Inside the area, the rhythm slows. Ottoman mansions line the passages, their courtyards full of orange blossom. Small workshops stay open through the afternoon. Along the ramparts, column drums and inscribed Roman slabs sit built into the walls – easy enough to walk past without noticing.
Best Time to Visit Kaleiçi Old Town

Spring and early autumn are the most rewarding seasons – the heat is manageable, the light on the stonework is particularly good, and Kaleiçi has not yet filled up with summer visitors.
Spring (April–May) is probably the finest time to come. Temperatures sit around 18–25°C, the bougainvillea is at its most vivid, and mornings feel almost private. On clear days, the snow-capped peaks of the Taurus Mountains are visible on the horizon from the cliffs above the harbour – unexpected in that setting, and one of the finer surprises of the season. The lanes before 09:00 are as quiet as they ever get.
Autumn (September–October) runs it close. The crowds have thinned, the air has cooled into the mid-20s, and the low afternoon sun gives the Roman stonework and Ottoman facades a warmth that photographs well. October is a favourite among repeat visitors.
Summer (June–August) is busy and hot – temperatures regularly hit 35–38°C and the waterfront fills up fast. An early start before 10:00, or returning in the evening, changes the experience entirely. Kaleiçi after 18:00, when the heat lifts and the restaurants spill out onto the cobbles, is well worth the timing.

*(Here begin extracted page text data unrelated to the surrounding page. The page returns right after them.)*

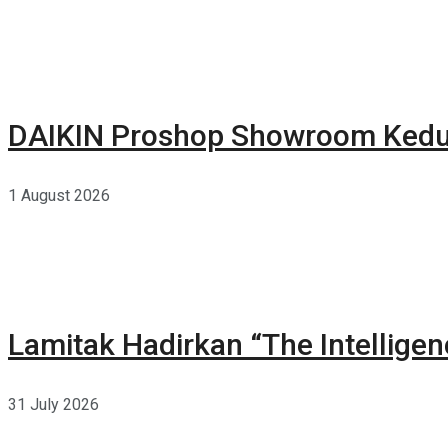
DAIKIN Proshop Showroom Kedua
1 August 2026
Lamitak Hadirkan “The Intellige
31 July 2026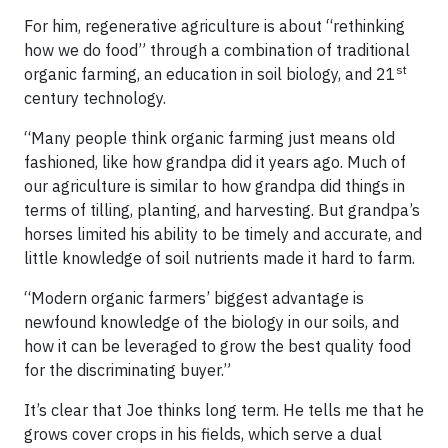
For him, regenerative agriculture is about “rethinking
how we do food” through a combination of traditional
st
organic farming, an education in soil biology, and 21
century technology.
“Many people think organic farming just means old
fashioned, like how grandpa did it years ago. Much of
our agriculture is similar to how grandpa did things in
terms of tilling, planting, and harvesting. But grandpa’s
horses limited his ability to be timely and accurate, and
little knowledge of soil nutrients made it hard to farm.
“Modern organic farmers’ biggest advantage is
newfound knowledge of the biology in our soils, and
how it can be leveraged to grow the best quality food
for the discriminating buyer.”
It’s clear that Joe thinks long term. He tells me that he
grows cover crops in his fields, which serve a dual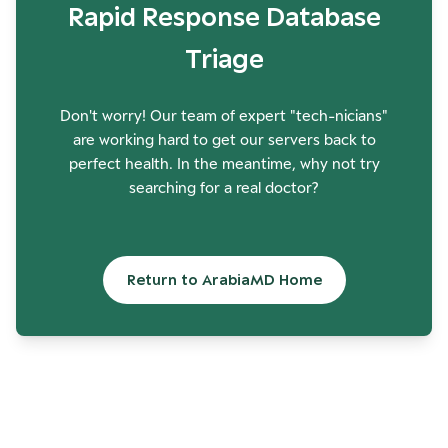
Rapid Response Database
Triage
Don't worry! Our team of expert "tech-nicians"
are working hard to get our servers back to
perfect health. In the meantime, why not try
searching for a real doctor?
Return to ArabiaMD Home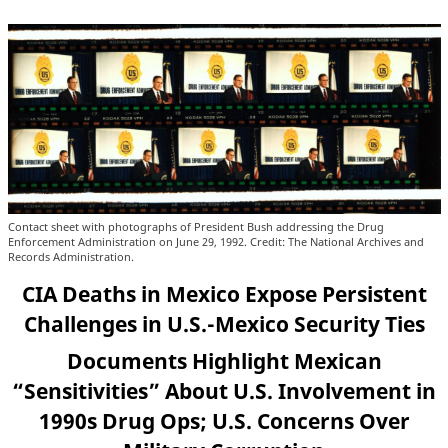
Contact sheet with photographs of President Bush addressing the Drug
Enforcement Administration on June 29, 1992. Credit: The National Archives and
Records Administration.
CIA Deaths in Mexico Expose Persistent
Challenges in U.S.-Mexico Security Ties
Documents Highlight Mexican
“Sensitivities” About U.S. Involvement in
1990s Drug Ops; U.S. Concerns Over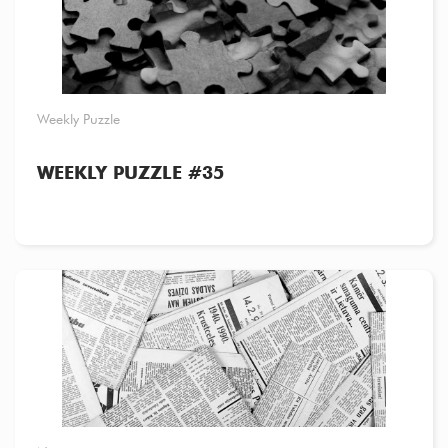
Weekly Puzzle
WEEKLY PUZZLE #35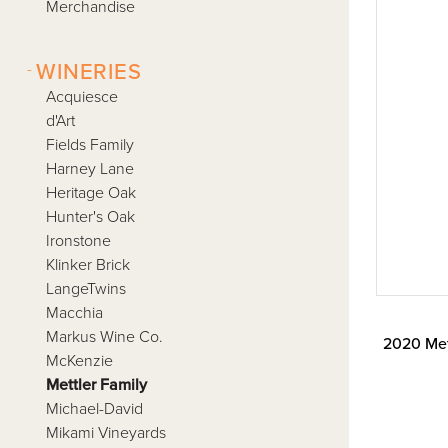
Merchandise
-
WINERIES
Acquiesce
d'Art
Fields Family
Harney Lane
Heritage Oak
Hunter's Oak
Ironstone
Klinker Brick
LangeTwins
Macchia
Markus Wine Co.
2020 Met
McKenzie
Mettler Family
Michael-David
Mikami Vineyards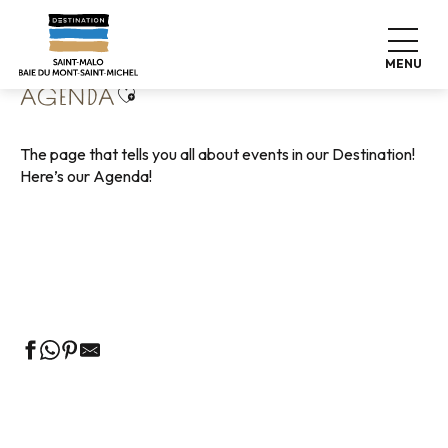
Aller
Home
Living like home
Agenda
au
contenu
MENU
principal
Ajouter aux favoris
AGENDA
The page that tells you all about events in our Destination!
Here’s our Agenda!
Guided tours of the Tourist Office
Markets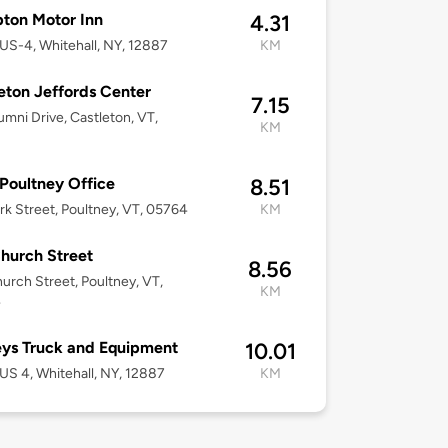
ton Motor Inn
4.31
US-4, Whitehall, NY, 12887
KM
eton Jeffords Center
7.15
umni Drive, Castleton, VT,
KM
oultney Office
8.51
rk Street, Poultney, VT, 05764
KM
hurch Street
8.56
urch Street, Poultney, VT,
KM
4
ys Truck and Equipment
10.01
US 4, Whitehall, NY, 12887
KM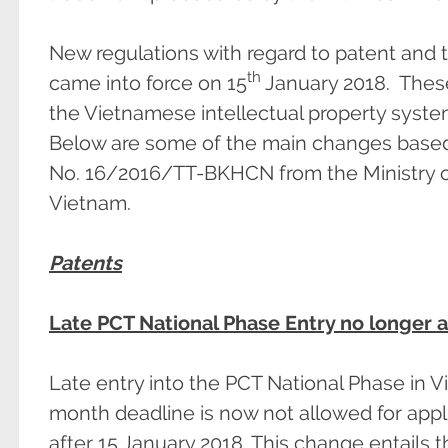
New regulations with regard to patent and
th
came into force on 15
January 2018. Thes
the Vietnamese intellectual property syste
Below are some of the main changes based o
No. 16/2016/TT-BKHCN from the Ministry o
Vietnam.
Patents
Late PCT National Phase Entry no longer 
Late entry into the PCT National Phase in V
month deadline is now not allowed for appl
after 15 January 2018. This change entails th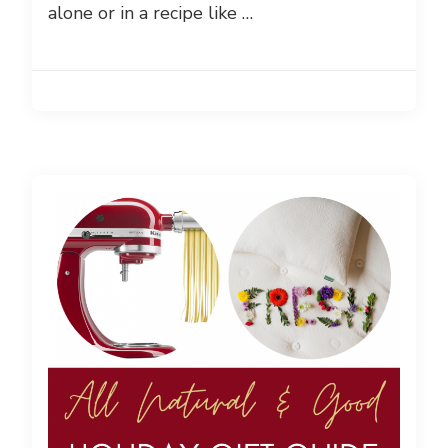
alone or in a recipe like …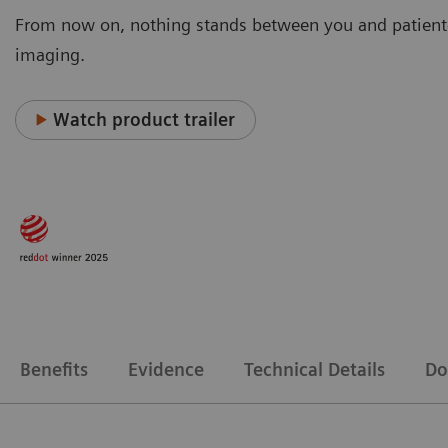
From now on, nothing stands between you and patient
imaging.
Watch product trailer
Benefits
Evidence
Technical Details
Do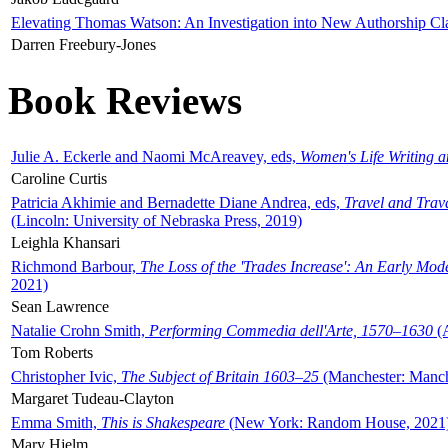
Elevating Thomas Watson: An Investigation into New Authorship Cl
Darren Freebury-Jones
Book Reviews
Julie A. Eckerle and Naomi McAreavey, eds,
Women's Life Writing 
Caroline Curtis
Patricia Akhimie and Bernadette Diane Andrea, eds,
Travel and Trav
(Lincoln: University of Nebraska Press, 2019)
Leighla Khansari
Richmond Barbour,
The Loss of the 'Trades Increase': An Early Mo
2021)
Sean Lawrence
Natalie Crohn Smith,
Performing Commedia dell'Arte, 1570–1630
(A
Tom Roberts
Christopher Ivic,
The Subject of Britain 1603–25
(Manchester: Manche
Margaret Tudeau-Clayton
Emma Smith,
This is Shakespeare
(New York: Random House, 2021
Mary Hjelm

Winter (November–March) strips the place back to its bones, which is its own kind of pleasure. Some guesthouses close and the harbour go quiet, but the gate, the minarets, and the old circuit are all still there. The mild Mediterranean winter makes walking comfortable on most days, and the absence of crowds is its own reward.
Opening Hours and Entry

Kaleiçi has no single opening time – most of the district is accessible at all hours and free to enter. That said, individual sites keep their own schedules.
Hadrian's Gate, the city walls, Hıdırlık Tower, and the Kesik Minaret ruins are all free to enter throughout the day.

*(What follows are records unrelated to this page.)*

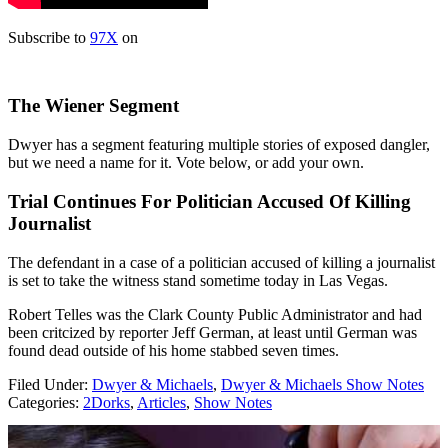
Subscribe to
97X
on
The Wiener Segment
Dwyer has a segment featuring multiple stories of exposed dangler,
but we need a name for it. Vote below, or add your own.
Trial Continues For Politician Accused Of Killing
Journalist
The defendant in a case of a politician accused of killing a journalist
is set to take the witness stand sometime today in Las Vegas.
Robert Telles was the Clark County Public Administrator and had
been critcized by reporter Jeff German, at least until German was
found dead outside of his home stabbed seven times.
Filed Under
:
Dwyer & Michaels
,
Dwyer & Michaels Show Notes
Categories
:
2Dorks
,
Articles
,
Show Notes
AROUND THE WEB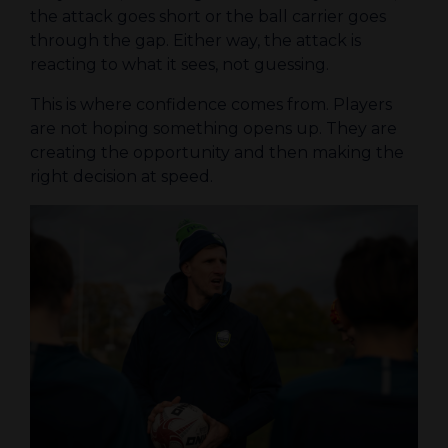
the attack goes short or the ball carrier goes
through the gap. Either way, the attack is
reacting to what it sees, not guessing.
This is where confidence comes from. Players
are not hoping something opens up. They are
creating the opportunity and then making the
right decision at speed.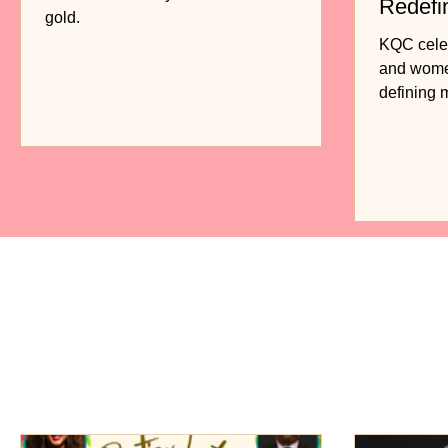
Redefi
gold.
Fashio
KQC celebr
and women
defining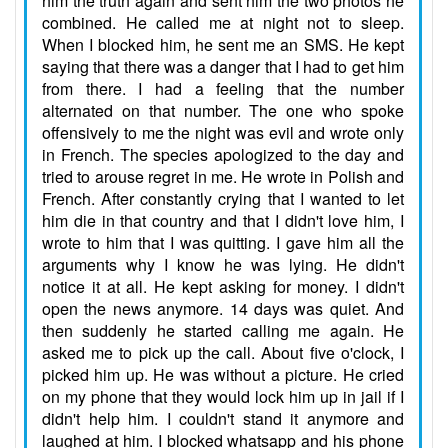
him the truth again and sent him the two photos he
combined. He called me at night not to sleep.
When I blocked him, he sent me an SMS. He kept
saying that there was a danger that I had to get him
from there. I had a feeling that the number
alternated on that number. The one who spoke
offensively to me the night was evil and wrote only
in French. The species apologized to the day and
tried to arouse regret in me. He wrote in Polish and
French. After constantly crying that I wanted to let
him die in that country and that I didn't love him, I
wrote to him that I was quitting. I gave him all the
arguments why I know he was lying. He didn't
notice it at all. He kept asking for money. I didn't
open the news anymore. 14 days was quiet. And
then suddenly he started calling me again. He
asked me to pick up the call. About five o'clock, I
picked him up. He was without a picture. He cried
on my phone that they would lock him up in jail if I
didn't help him. I couldn't stand it anymore and
laughed at him. I blocked whatsapp and his phone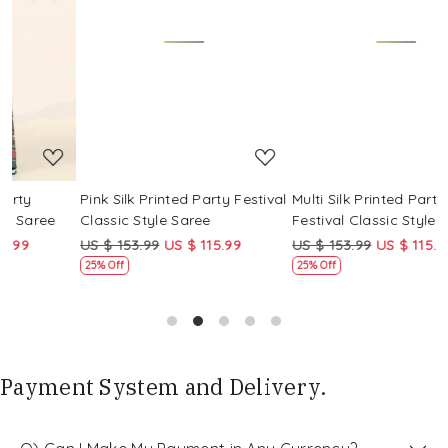
Loading...
Loading...
Pink Silk Printed Party Festival
Multi Silk Printed Party
Classic Style Saree
Festival Classic Style Saree
US $ 153.99
US $ 115.99
US $ 153.99
US $ 115.99
25% Off
25% Off
Payment System and Delivery.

Yivli Minaret Mosque: open to visitors outside prayer times. Free entry. Modest dress appropriate.
Suna and İnan Kıraç Museum: Tuesday to Sunday, 09:00–18:00. Closed Monday. Admission approximately 60 TL (March 2026). Museum passes do not apply; tickets purchased on site.

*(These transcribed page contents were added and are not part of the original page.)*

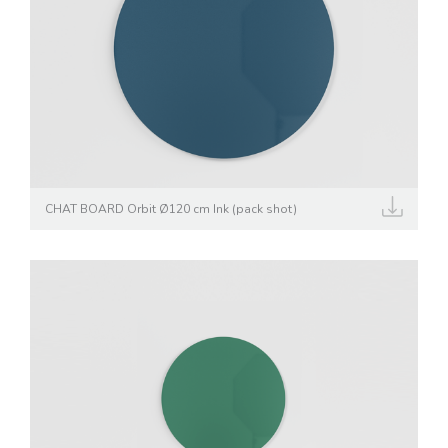
CHAT BOARD Orbit Ø120 cm Ink (pack shot)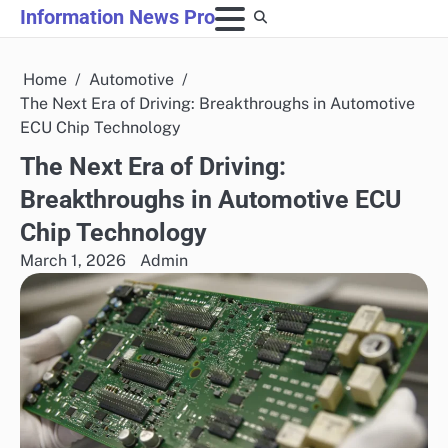
Skip
Information News Pro
to
content
Home
Automotive
The Next Era of Driving: Breakthroughs in Automotive
ECU Chip Technology
The Next Era of Driving:
Breakthroughs in Automotive ECU
Chip Technology
March 1, 2026
Admin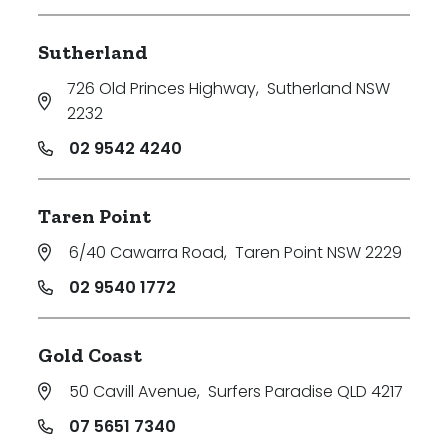
Sutherland
726 Old Princes Highway
,
Sutherland NSW
2232
02 9542 4240
Taren Point
6/40 Cawarra Road
,
Taren Point NSW 2229
02 9540 1772
Gold Coast
50 Cavill Avenue
,
Surfers Paradise QLD 4217
07 5651 7340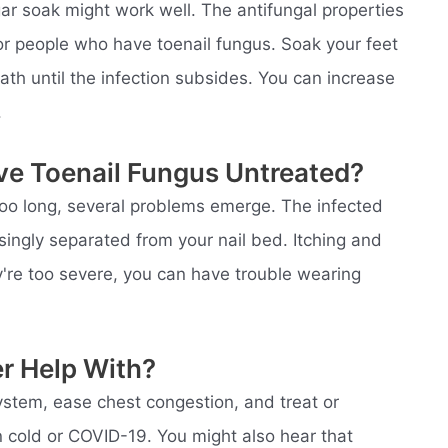
egar soak might work well. The antifungal properties
r people who have toenail fungus. Soak your feet
bath until the infection subsides. You can increase
.
ve Toenail Fungus Untreated?
r too long, several problems emerge. The infected
ngly separated from your nail bed. Itching and
ey're too severe, you can have trouble wearing
er Help With?
stem, ease chest congestion, and treat or
n cold or COVID-19. You might also hear that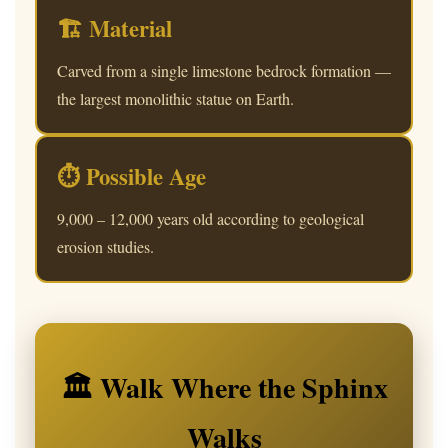
🏗 Material
Carved from a single limestone bedrock formation —
the largest monolithic statue on Earth.
⏱ Possible Age
9,000 – 12,000 years old according to geological
erosion studies.
🏛 Walk Where the Sphinx
Walks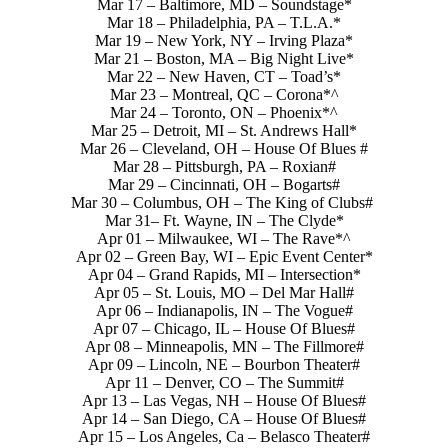
Mar 17 – Baltimore, MD – Soundstage*
Mar 18 – Philadelphia, PA – T.L.A.*
Mar 19 – New York, NY – Irving Plaza*
Mar 21 – Boston, MA – Big Night Live*
Mar 22 – New Haven, CT – Toad’s*
Mar 23 – Montreal, QC – Corona*^
Mar 24 – Toronto, ON – Phoenix*^
Mar 25 – Detroit, MI – St. Andrews Hall*
Mar 26 – Cleveland, OH – House Of Blues #
Mar 28 – Pittsburgh, PA – Roxian#
Mar 29 – Cincinnati, OH – Bogarts#
Mar 30 – Columbus, OH – The King of Clubs#
Mar 31– Ft. Wayne, IN – The Clyde*
Apr 01 – Milwaukee, WI – The Rave*^
Apr 02 – Green Bay, WI – Epic Event Center*
Apr 04 – Grand Rapids, MI – Intersection*
Apr 05 – St. Louis, MO – Del Mar Hall#
Apr 06 – Indianapolis, IN – The Vogue#
Apr 07 – Chicago, IL – House Of Blues#
Apr 08 – Minneapolis, MN – The Fillmore#
Apr 09 – Lincoln, NE – Bourbon Theater#
Apr 11 – Denver, CO – The Summit#
Apr 13 – Las Vegas, NH – House Of Blues#
Apr 14 – San Diego, CA – House Of Blues#
Apr 15 – Los Angeles, Ca – Belasco Theater#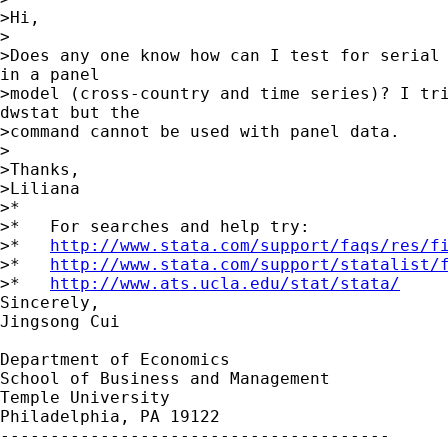
>Hi,

>

>Does any one know how can I test for serial 
in a panel

>model (cross-country and time series)? I tri
dwstat but the

>command cannot be used with panel data.

>

>Thanks,

>Liliana

>*

>*   For searches and help try:

>*   
http://www.stata.com/support/faqs/res/f
>*   
http://www.stata.com/support/statalist/
>*   
http://www.ats.ucla.edu/stat/stata/
Sincerely,                            

Jingsong Cui

Department of Economics

School of Business and Management

Temple University

Philadelphia, PA 19122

Mermerli Beach: open seasonally from 09:00. Entry around 500 TL per person (2026 rate), includes sunbed and umbrella. Access via the Mermerli Restaurant terrace.
For current information: Antalya Provincial Directorate of Culture and Tourism
Tel: +90 (242) 238 11 11 | Email: antalya@ktb.gov.tr
Practical Information

Kaleiçi is straightforward to visit independently. No guides are needed, and most sights require no advance booking. Daytime is best for monuments and stonework; evenings suit the harbour and the restaurants.
Address: Kaleiçi, 07100 Muratpaşa, Antalya
Parking: limited within the district; park outside the walls and walk in.
Language: signage is primarily in Turkish; most restaurants and hotels have English-speaking staff.
How to Navigate Kaleiçi
The walled district covers roughly 25 hectares and can be crossed in under 20 minutes if walking briskly – but most visits take considerably longer, because the streets reward slow progress. There is no prescribed route and no strict grid. Two gates mark the main entry points: Hadrian's Gate on the eastern edge is the most commonly used and the most architecturally significant; a second gate on the western side opens towards the waterfront. From either entrance, the alleys branch off without obvious logic and with no signposting between them.
Download an offline map before arriving – phone signals can be patchy in the narrower passages. Both Google Maps and Maps.me support offline downloads for Antalya and work reliably throughout Kaleiçi. The walk from Hadrian's Gate to the waterfront takes about 15 minutes at a relaxed pace, passing the Yivli Minaret square and the Kesik Minaret along the way.
History of Kaleiçi
The city was founded around 150 BCE by Attalus II, king of Pergamon, who named it Attaleia – the origin of Antalya. From the beginning it was designed as a working port city, with a harbour, fortifications, and the layout of a Hellenistic urban centre.
The Romans absorbed Attaleia in 133 BCE, and the city grew into a prosperous regional port. It was Hadrian's visit in 130 CE that prompted the construction of the triple-arched gate still standing at the entrance to the district. Byzantine builders later rebuilt the city substantially – the fortifications visible today are largely their work, designed for a city that expected to be tested, with sections of the earlier Roman circuit modified but not erased.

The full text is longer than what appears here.